2071'de Malazgirt'in yolu ne alemde?

Sevgili torunum Yılmaz, (Bizim yaşadığımız dönemde çocuklara dedelerinin adını koymak gibi adet vardı, bu alışkanlık hala
sürüyorsa, bu isimde bir torunum olabilir ama ben bu geleneğin bitmiş olmasını umarım, zira sırf dedesinin adı Şuayip diye
hayatı kayan yavrucaklar var.

Sana bu mektubu iki bin yılından yazıyorum.Gazeteden istediler. Sen şimdi gazete nedir, diye sorarsın! Biz bu yıllarda
haberi kağıtlara yazıp dağıtıyoruz. Kabul ediyorum, çok zor ve çok ilkel bir yöntem ama o kadar da kötü durumdadeğiliz
canım, geçen gün deden büyük bir fiyakayla internette chat yaptı. Henüz geyik muhebbetinde kullanıyoruz bilgisayarı ama
olsun. Ayrıca ben senin yaşındayken büyük büyük dedemin bana yazdığı mektup iki ton ağırlığındaydı! Mağaranın duvarına
kazımış, getiren arkadaş az kalsın göcük altında kalıyordu. Yani beterin beteri var Yılmaz'cığım.

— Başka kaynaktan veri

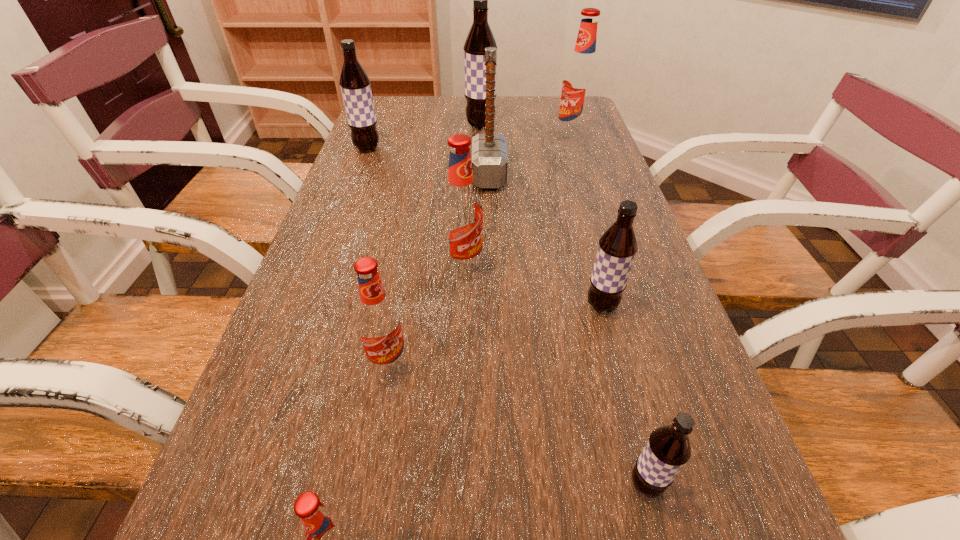 What are the coordinates of `the farthest root beer` in the screenshot? It's located at (480, 36).

I want to click on the farthest brown root beer, so click(480, 36).

Where is `the biggest red root beer`? the biggest red root beer is located at coordinates (579, 87).

Locate an element on the screen. the rightmost red root beer is located at coordinates (579, 87).

Where is `brown hammer`? brown hammer is located at coordinates (489, 151).

At what (x,y) coordinates should I click in order to perform the action: click on hammer. Please return your answer as a coordinate pair (x, y). The height and width of the screenshot is (540, 960). Looking at the image, I should click on (489, 151).

The height and width of the screenshot is (540, 960). I want to click on the second biggest brown root beer, so click(355, 85).

Identify the location of the leftmost object. (355, 85).

Find the location of `the third nearest red root beer`. the third nearest red root beer is located at coordinates (461, 208).

Locate an element on the screen. This screenshot has height=540, width=960. the fifth nearest root beer is located at coordinates (461, 208).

Aslında bu mektubu sana biraz da özür dilemek için yazıyorum. Benden önce yaşamış çok akıllı ve hüzünlü bir Kızılderili'nin
söylediği "bu dünya bize atalarımızdan kalmadı, çocuklarımızdan ödünç aldık" sözünü anlamasına anladık, hatta bir sürü
kartpostal da yaptık, çok güzel grafik tasarımlarla yazdık bu akıllı adamın lafını ama yine de
herşeyi berbat ettik. Enerji lazımdı ve tepemizde güneş bazen on saat cayır cayır dönerdi ama biz kendimizi bir gölgeye
atıp nükleer salaklıklarla uğraşırdık. Yani şu anda okul arkadaşlarının bazılarının üç tane kulağı varsa bunda hepimizin
suçu var.Ama sen benim torunum olduğuna göre mutlaka yapmıyorsundur ama sakın o çocuğa
"kulağını aç da beni iyi dinle" türdünden kulak memesi kıvamında şakalar yapma. (Mektubun bu acıklı bölümünün aynısı
büyük büyük dedemin bana yazdığı mektupta da vardı maalesef. Umarım senin yazacağın mektup da böyle bir bölümolmaz.)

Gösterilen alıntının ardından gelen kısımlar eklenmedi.